Should I be giving The Loveless a pass for the period in which it was made? I don't think so. In whatever period you make a film, you have to decide whether you are going to put the effort into a compelling story or are just going to trot around your characters for 80 minutes and decide that's story enough.
And yes, the depictions of women are bad. Other than the biker chick, the stalled motorist and Telena, the girl with the convertible and the bad daddy, the most prominent female character is the bored waitress in the diner where a lot of the action takes place. She ends the film performing a striptease at a local bar, for reasons not entirely clear.

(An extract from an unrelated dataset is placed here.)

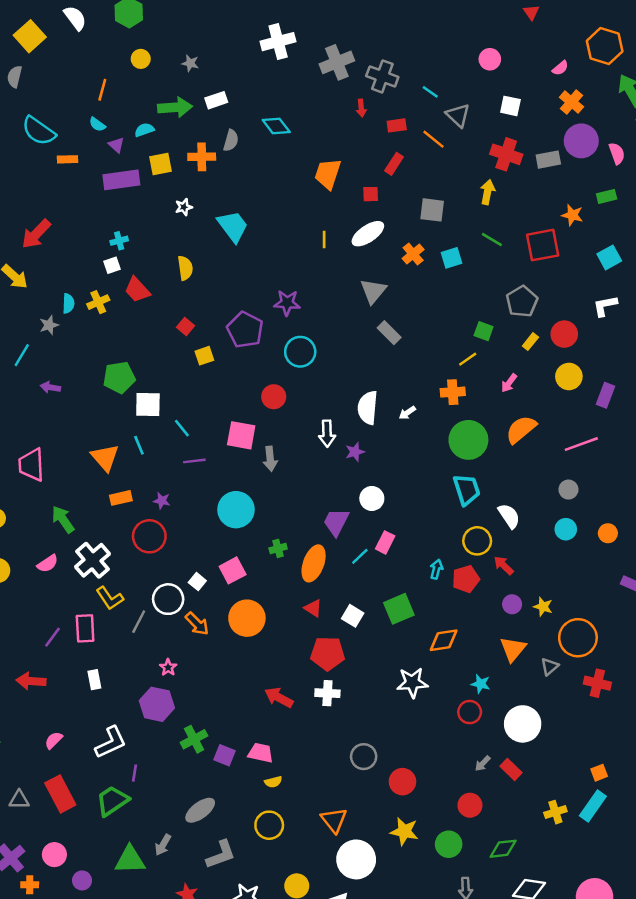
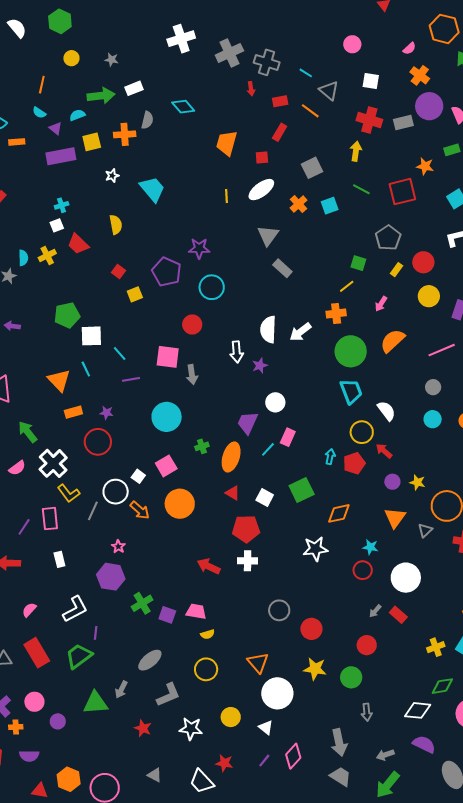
gray square: (432, 210) -> (312, 168), turned -30
white arrow: (407, 413) -> (300, 332), size x1.6
green diamond: (503, 849) -> (442, 686), moved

Two telling bits from this end portion of the film that I jotted down:
1) The song that plays during the striptease is something called "You're Wasting My Time." Indeed.
2) In one of his last lines of dialogue in the film, Dafoe's Vance says "We're going nowhere. Fast." You said it Vance, not me. It's an on-the-nose comment not only for these characters, but for how I felt the entire time watching this movie -- which seemed like an eternity even at barely 80 minutes long.
I have no doubt Bigelow's career and her depictions of women will start to improve with Near Dark, her next in the series, and certainly by the time of Blue Steel, which features Jamie Lee Curtis as a cop.
Before then, though, I've decided to go with Campion's first film I haven't seen, An Angel at My Table, in March.